WORK INSTRUCTIONS -> Reproduce the entries shown below only from the line with "骨造成治療 (725, 551)" down to the line with "玖村 (706, 260)", keeping both end lines and copying each one exactly.

GIVEN DATA ->
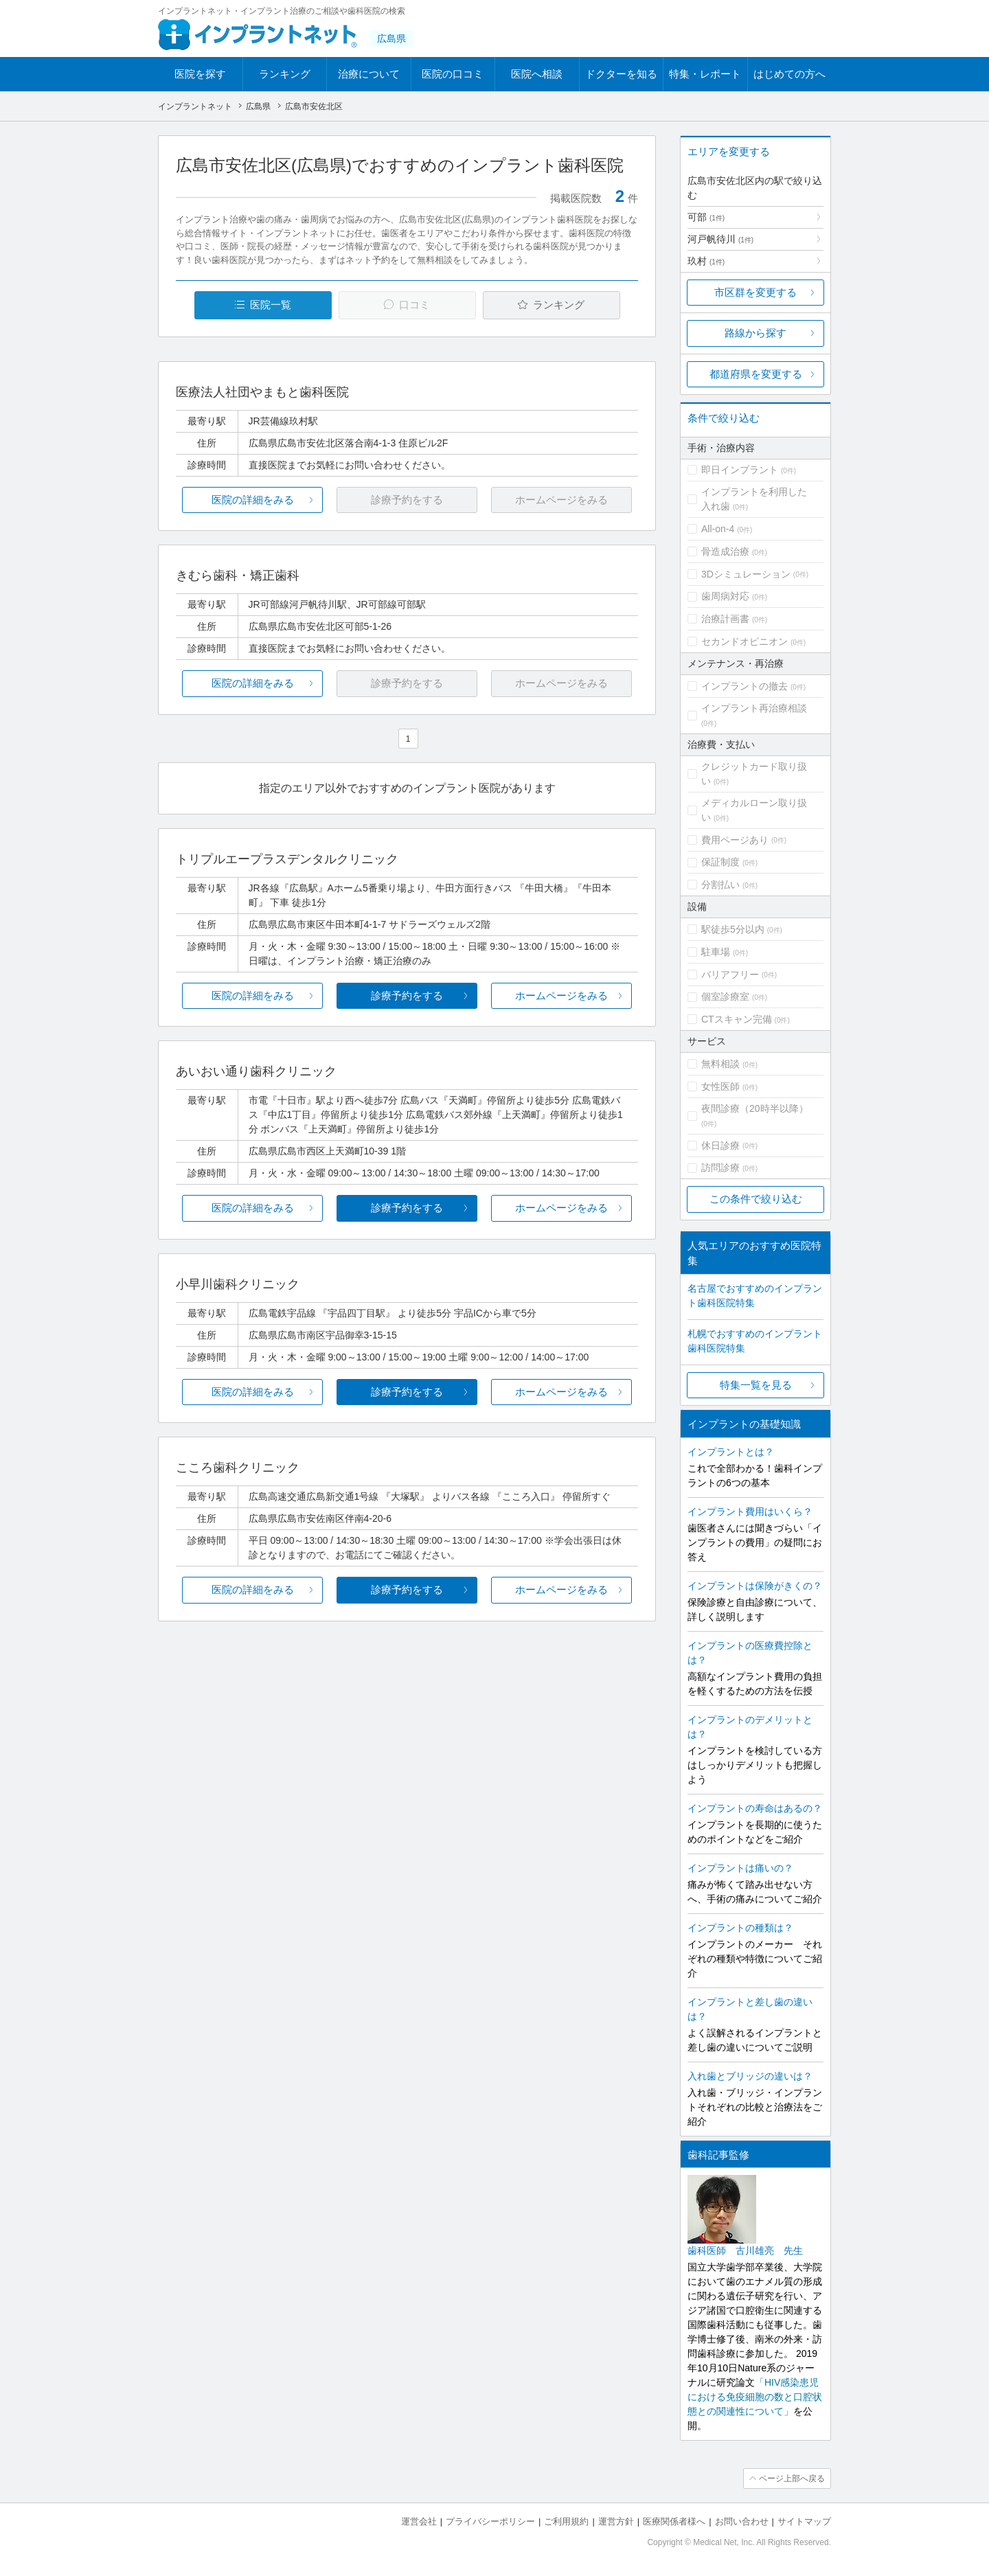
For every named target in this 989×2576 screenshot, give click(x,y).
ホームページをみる (561, 995)
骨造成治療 (725, 551)
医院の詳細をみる (253, 499)
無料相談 (720, 1063)
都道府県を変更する (755, 374)
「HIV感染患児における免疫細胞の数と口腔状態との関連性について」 (754, 2397)
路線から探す (755, 333)
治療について (369, 74)
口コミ (414, 304)
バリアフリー (730, 974)
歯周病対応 (725, 596)
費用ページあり (735, 839)
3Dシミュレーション (746, 574)
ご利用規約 (566, 2521)
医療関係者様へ (674, 2521)
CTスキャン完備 (736, 1019)
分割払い (720, 884)
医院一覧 (270, 304)
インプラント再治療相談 (754, 708)
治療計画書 (725, 618)
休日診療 (720, 1145)
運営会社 (419, 2521)
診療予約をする (407, 995)
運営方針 (616, 2521)
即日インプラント (739, 469)
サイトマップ (804, 2521)
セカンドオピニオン (744, 641)
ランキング (284, 74)
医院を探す (200, 74)
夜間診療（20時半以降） (754, 1108)
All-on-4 (717, 528)
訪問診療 (720, 1167)
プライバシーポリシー (490, 2521)
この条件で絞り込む (755, 1199)
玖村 (706, 260)
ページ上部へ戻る (792, 2478)
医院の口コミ (453, 74)
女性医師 (720, 1086)
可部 (706, 217)
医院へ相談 (536, 74)
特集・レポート (705, 74)
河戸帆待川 (720, 238)
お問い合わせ (742, 2521)
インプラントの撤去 (744, 686)
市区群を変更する (755, 292)
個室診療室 (725, 996)
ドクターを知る (621, 74)
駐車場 (715, 951)
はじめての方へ (789, 74)
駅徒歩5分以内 (732, 929)
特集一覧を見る (756, 1385)
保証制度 (720, 861)
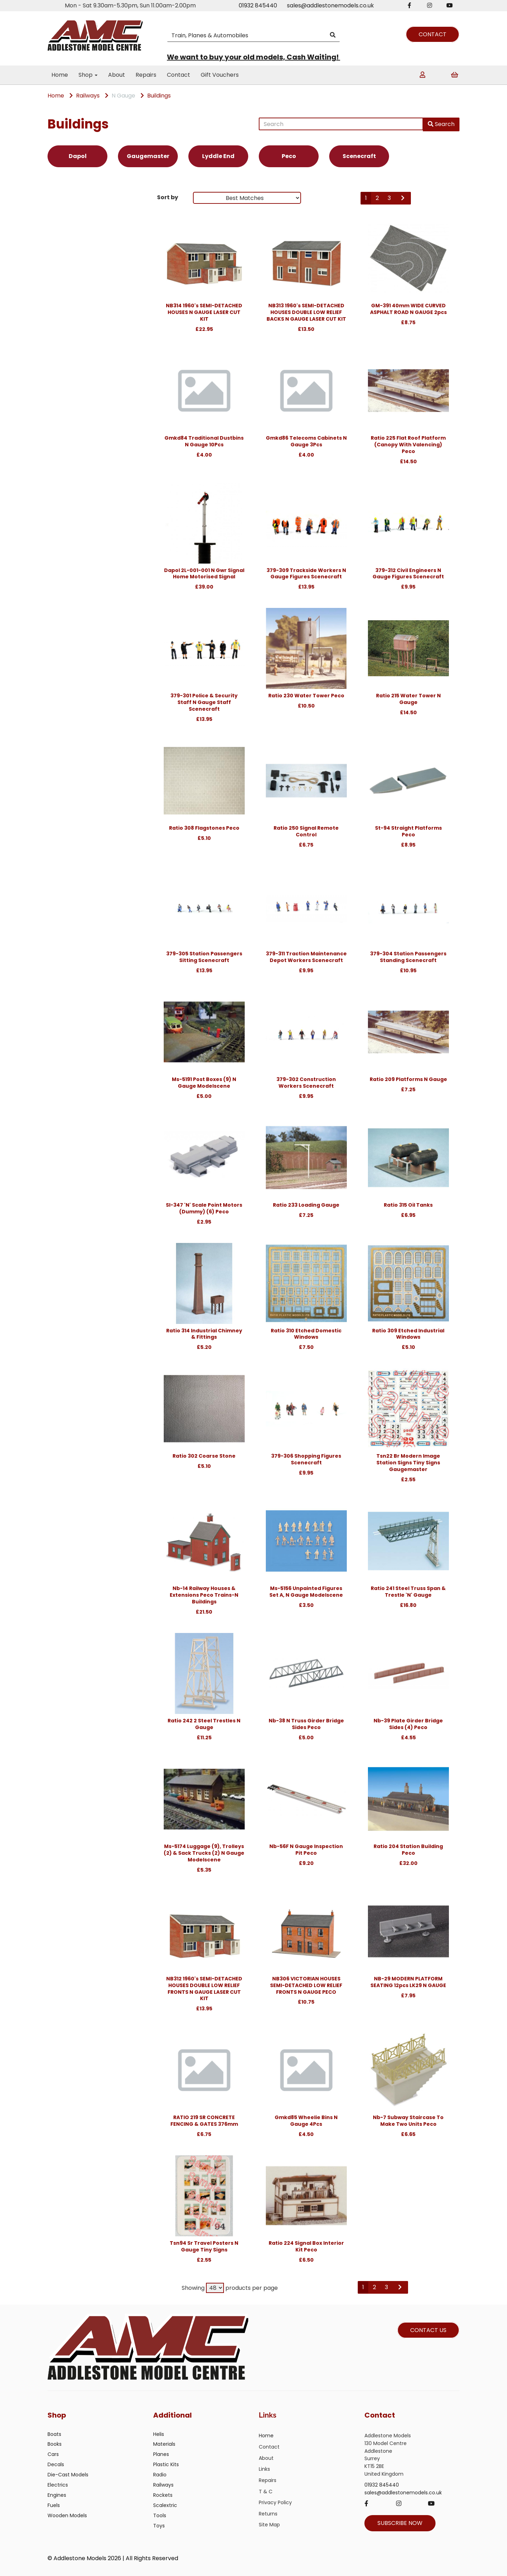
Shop (88, 75)
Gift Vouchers (220, 75)
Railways (88, 96)
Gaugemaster (148, 156)
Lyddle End (218, 156)
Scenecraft (359, 156)
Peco (289, 156)
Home (59, 75)
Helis (158, 2434)
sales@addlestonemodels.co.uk (330, 5)
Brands (61, 199)
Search (441, 124)
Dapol (78, 156)
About (116, 75)
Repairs (146, 75)
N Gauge (123, 96)
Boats (54, 2434)
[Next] (403, 198)
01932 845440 (258, 5)
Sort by (167, 197)
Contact (178, 75)
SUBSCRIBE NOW (400, 2523)
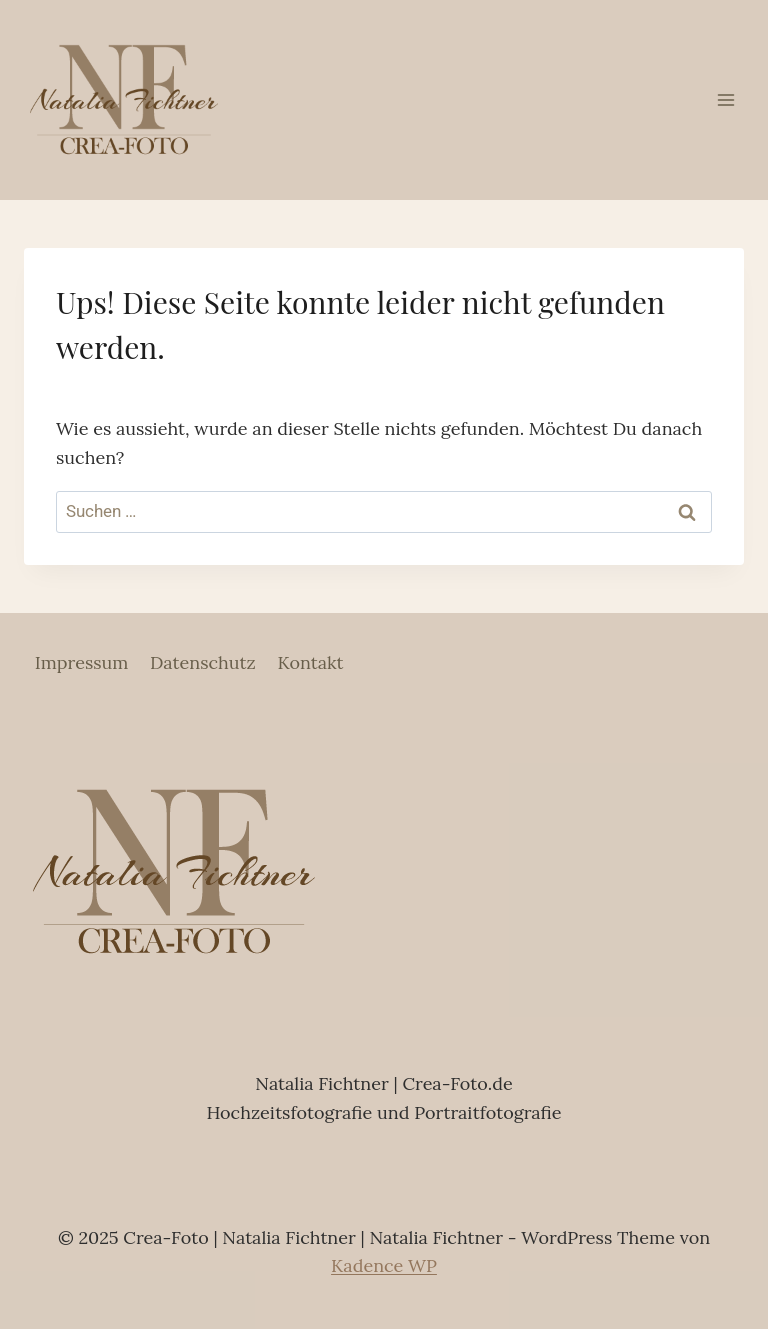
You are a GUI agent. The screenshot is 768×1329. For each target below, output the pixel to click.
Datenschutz (203, 662)
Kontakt (310, 662)
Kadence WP (384, 1265)
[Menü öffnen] (725, 99)
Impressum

RESULT OF THIS EXERCISE ->
骨造成治療 (725, 551)
医院の詳細をみる (253, 499)
無料相談 (720, 1063)
都道府県を変更する (755, 374)
「HIV感染患児における免疫細胞の数と口腔状態との関連性について」 (754, 2397)
路線から探す (755, 333)
治療について (369, 74)
口コミ (414, 304)
バリアフリー (730, 974)
歯周病対応 (725, 596)
費用ページあり (735, 839)
3Dシミュレーション (746, 574)
ご利用規約 (566, 2521)
医療関係者様へ (674, 2521)
CTスキャン完備 (736, 1019)
分割払い (720, 884)
医院一覧 (270, 304)
インプラント再治療相談 (754, 708)
治療計画書 (725, 618)
休日診療 (720, 1145)
運営会社 (419, 2521)
診療予約をする (407, 995)
運営方針 (616, 2521)
即日インプラント (739, 469)
サイトマップ (804, 2521)
セカンドオピニオン (744, 641)
ランキング (284, 74)
医院を探す (200, 74)
夜間診療（20時半以降） (754, 1108)
All-on-4 (717, 528)
訪問診療 (720, 1167)
プライバシーポリシー (490, 2521)
この条件で絞り込む (755, 1199)
玖村 (706, 260)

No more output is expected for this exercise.